Source records:
++++++

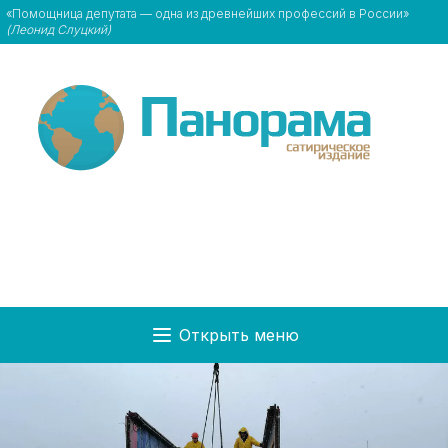
«Помощница депутата — одна из древнейших профессий в России»
(Леонид Слуцкий)
Открыть меню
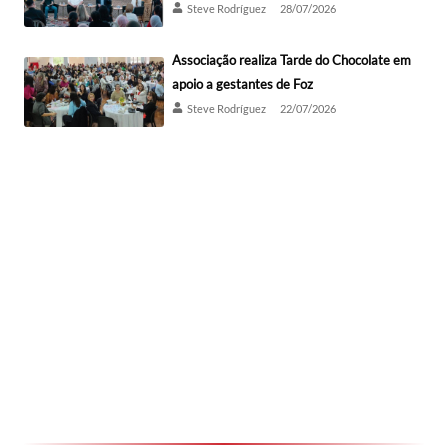
Steve Rodríguez
28/07/2026
Associação realiza Tarde do Chocolate em
apoio a gestantes de Foz
Steve Rodríguez
22/07/2026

++++++

Task directions: Return every entry of the data above verbatim, with no images included.

Solution:
«Помощница депутата — одна из древнейших профессий в России»
(Леонид Слуцкий)
Открыть меню
Steve Rodríguez
28/07/2026
Associação realiza Tarde do Chocolate em
apoio a gestantes de Foz
Steve Rodríguez
22/07/2026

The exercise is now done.